Not for the beauty of the gem, but for what it represented. It was not a stone. It was a chain. To obtain it, he had to surrender himself to a woman who offered no affection, only contracts. He would not accept it. Not after everything he had lived.

He did not know the power of the gem, its origin, its function. He did not know if it could alter his destiny, nor what consequences it would bring. But none of that mattered.

He was not willing to surrender the freedom he had conquered with effort, with pain, with years of silence and resistance.

He knew the meaning of slavery. He had lived it. He had seen it in his mother.

The proposal of Mavis, the crimson gem, the price of his freedom... everything vanished for an instant. His body remained on the ground, numb, but his mind was no longer there.

The memory enveloped him without warning, like a wave that respected no borders.

Vanessa had been sold. Not out of necessity. Not by mistake. But by cruelty. Percy, her master, had decided that his mother was worth a few gold coins.

It did not matter how much time passed. It did not matter how many times he tried to bury it.

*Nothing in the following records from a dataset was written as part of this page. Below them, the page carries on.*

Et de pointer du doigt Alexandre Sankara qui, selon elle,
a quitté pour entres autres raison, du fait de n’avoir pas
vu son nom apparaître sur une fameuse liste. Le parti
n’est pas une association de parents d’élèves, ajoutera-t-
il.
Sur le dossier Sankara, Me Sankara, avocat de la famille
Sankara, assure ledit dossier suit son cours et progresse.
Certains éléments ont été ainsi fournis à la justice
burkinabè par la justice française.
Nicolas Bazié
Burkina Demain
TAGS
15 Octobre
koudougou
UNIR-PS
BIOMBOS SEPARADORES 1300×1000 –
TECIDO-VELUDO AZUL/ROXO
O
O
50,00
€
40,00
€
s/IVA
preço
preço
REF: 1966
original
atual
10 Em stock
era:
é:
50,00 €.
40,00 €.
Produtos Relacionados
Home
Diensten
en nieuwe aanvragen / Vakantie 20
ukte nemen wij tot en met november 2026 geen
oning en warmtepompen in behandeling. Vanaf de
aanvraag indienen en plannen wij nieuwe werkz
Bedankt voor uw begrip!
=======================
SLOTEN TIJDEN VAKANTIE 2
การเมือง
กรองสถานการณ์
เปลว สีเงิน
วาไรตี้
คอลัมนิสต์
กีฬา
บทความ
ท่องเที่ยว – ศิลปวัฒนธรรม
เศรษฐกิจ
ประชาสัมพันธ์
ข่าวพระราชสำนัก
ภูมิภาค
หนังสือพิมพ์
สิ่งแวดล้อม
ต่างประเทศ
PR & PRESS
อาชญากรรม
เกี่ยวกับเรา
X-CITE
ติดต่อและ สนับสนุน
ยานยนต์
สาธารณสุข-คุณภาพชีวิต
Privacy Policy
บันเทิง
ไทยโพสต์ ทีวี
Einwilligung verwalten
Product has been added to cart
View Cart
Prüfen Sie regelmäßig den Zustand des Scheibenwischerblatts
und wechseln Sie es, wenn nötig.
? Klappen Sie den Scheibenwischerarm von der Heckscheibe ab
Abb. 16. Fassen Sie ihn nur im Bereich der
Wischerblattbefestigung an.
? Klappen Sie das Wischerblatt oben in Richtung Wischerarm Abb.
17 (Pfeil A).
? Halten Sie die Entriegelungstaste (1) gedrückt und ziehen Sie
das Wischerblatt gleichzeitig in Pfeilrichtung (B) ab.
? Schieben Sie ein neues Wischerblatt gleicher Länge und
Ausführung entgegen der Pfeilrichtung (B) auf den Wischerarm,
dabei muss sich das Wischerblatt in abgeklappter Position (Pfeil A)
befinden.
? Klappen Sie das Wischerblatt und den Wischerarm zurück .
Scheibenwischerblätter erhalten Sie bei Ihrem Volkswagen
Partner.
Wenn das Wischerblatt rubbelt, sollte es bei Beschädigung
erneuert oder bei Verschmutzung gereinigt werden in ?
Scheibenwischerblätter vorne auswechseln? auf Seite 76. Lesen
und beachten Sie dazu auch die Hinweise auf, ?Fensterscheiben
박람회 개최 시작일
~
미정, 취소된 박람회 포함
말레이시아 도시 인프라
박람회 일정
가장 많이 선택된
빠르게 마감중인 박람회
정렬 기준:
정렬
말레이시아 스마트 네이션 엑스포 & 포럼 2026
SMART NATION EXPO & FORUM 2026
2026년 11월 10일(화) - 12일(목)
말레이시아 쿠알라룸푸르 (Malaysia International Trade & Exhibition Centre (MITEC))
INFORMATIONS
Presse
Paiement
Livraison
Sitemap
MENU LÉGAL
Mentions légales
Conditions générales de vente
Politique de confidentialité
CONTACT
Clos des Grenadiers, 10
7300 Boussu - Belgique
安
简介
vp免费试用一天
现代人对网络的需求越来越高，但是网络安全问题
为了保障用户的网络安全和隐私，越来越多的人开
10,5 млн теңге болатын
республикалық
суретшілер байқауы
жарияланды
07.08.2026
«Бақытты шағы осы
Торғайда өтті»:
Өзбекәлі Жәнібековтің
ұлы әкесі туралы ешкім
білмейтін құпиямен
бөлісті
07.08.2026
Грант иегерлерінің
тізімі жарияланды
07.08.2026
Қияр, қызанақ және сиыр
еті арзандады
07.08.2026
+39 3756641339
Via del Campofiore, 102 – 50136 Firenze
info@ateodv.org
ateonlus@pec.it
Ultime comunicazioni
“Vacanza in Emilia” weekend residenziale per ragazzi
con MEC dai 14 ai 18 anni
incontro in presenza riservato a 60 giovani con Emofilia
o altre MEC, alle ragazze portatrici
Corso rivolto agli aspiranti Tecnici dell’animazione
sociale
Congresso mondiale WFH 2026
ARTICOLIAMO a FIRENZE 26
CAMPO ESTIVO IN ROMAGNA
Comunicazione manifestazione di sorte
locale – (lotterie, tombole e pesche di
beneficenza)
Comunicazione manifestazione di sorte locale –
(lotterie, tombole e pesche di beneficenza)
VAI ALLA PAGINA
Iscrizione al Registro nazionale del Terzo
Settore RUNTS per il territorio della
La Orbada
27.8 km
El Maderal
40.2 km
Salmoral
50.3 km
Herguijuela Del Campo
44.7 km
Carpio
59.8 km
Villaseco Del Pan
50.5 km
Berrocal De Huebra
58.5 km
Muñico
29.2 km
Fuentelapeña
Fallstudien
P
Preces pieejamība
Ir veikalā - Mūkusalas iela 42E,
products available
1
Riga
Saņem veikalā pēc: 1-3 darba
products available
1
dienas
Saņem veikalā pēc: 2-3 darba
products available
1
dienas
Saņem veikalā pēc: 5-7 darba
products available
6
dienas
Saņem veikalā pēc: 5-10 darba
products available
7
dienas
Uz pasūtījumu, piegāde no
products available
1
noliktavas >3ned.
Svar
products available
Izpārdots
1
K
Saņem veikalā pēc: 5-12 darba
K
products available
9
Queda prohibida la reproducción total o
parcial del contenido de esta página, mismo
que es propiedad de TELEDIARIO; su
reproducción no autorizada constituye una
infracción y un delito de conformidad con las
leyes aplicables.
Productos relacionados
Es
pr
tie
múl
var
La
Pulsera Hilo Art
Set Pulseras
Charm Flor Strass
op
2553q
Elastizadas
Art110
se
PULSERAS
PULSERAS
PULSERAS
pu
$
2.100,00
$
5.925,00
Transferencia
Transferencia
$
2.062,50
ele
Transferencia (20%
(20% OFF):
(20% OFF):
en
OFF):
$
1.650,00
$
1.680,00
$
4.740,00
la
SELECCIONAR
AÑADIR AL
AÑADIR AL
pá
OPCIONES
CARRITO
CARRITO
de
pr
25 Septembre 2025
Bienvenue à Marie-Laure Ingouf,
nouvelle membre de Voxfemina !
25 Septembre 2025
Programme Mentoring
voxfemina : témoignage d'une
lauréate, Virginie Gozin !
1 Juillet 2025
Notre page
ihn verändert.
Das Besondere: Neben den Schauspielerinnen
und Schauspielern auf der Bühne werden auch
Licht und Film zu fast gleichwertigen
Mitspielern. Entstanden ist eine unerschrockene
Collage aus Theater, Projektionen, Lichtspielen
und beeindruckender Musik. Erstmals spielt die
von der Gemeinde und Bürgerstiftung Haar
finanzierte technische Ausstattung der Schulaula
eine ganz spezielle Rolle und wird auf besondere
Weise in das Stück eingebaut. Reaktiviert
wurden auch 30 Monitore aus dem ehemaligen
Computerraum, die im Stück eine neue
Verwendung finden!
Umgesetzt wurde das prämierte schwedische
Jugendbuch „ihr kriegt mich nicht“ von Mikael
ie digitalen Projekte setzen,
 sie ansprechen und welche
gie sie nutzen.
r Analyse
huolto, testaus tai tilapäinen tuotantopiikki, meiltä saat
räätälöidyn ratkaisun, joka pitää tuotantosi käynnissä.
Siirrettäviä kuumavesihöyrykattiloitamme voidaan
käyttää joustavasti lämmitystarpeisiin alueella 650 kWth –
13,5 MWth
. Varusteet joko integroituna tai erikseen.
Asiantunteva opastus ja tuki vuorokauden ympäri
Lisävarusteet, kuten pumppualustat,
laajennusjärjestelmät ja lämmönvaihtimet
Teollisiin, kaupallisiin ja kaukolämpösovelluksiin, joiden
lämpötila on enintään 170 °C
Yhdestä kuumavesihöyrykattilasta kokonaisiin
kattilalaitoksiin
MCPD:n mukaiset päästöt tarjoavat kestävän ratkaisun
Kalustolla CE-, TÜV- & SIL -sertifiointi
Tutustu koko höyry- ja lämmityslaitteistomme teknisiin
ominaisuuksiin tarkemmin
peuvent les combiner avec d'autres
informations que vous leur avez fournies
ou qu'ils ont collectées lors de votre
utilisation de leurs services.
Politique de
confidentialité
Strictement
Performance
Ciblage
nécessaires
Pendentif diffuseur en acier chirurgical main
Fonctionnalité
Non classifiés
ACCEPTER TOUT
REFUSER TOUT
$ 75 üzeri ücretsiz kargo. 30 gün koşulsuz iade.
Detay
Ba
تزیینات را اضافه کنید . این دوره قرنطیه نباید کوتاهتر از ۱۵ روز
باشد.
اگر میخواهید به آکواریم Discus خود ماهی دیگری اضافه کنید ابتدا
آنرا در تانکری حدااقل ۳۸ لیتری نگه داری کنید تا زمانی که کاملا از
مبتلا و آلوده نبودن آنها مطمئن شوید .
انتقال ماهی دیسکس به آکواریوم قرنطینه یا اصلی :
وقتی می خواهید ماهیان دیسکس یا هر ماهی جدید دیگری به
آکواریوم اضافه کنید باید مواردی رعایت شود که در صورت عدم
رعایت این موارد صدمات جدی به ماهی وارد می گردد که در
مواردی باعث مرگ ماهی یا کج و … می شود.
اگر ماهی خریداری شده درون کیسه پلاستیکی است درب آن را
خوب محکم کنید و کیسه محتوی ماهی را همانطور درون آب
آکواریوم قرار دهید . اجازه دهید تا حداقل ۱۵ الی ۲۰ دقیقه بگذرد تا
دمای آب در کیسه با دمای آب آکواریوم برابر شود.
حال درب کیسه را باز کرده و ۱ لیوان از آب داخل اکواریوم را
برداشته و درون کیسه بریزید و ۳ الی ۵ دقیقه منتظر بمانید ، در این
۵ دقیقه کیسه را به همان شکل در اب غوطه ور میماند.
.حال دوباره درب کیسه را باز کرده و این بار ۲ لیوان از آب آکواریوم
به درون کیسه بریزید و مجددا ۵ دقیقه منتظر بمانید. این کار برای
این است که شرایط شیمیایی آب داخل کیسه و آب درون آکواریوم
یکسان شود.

It remained there, intact, waiting for the moment to return.

His mother, his refuge, his only source of tenderness in that hostile world, had been delivered to that despicable commoner who had humiliated them. In the end, his threats were fulfilled.

Cruelty had triumphed without resistance.

[Mommy! Mommy!]

Atom held Aurore in his arms. The little one moved with urgency, her hands extended toward the carriage that moved away with Vanessa in its interior. The tears descended down her cheeks like rivers that found no course.

Each tear of Aurore became a dose of poison that infiltrated into the soul of Atom. There existed no antidote. The agony enveloped him like a prison without exit.

Damnation...

Reality struck him with the force of an enraged bull. There was no escape. There existed no solution that could reverse the inevitable.

The circumstances remained unalterable, no matter how desperately he sought an exit.

He was trapped. Like an ant before a giant. Reality was that giant that crushed him again and again, without compassion.

Atom clenched his teeth with such force that a buzzing invaded his ears.

The rage, the anguish, the impotence and the pain mixed in his chest like boiling lava as he remembered the words that Vanessa had whispered to him before departing.

[Atom, now you are the eldest. If you want to protect your sister... you must never cry in front of her.]

Atom shuddered.

He had seen the tears slide down the face of his mother like the sap that sprouted from the open wound in the trunk of a tree.

The anguish in her expression mixed with a silent guilt that reflected his own.

He tried to be strong. He tried not to cry. He tried to ignore the chaos that unleashed in his interior. He tried with all his forces not to collapse in front of Aurore.

But he did not succeed.

The tears clouded his vision while he observed the person he loved most move away forever.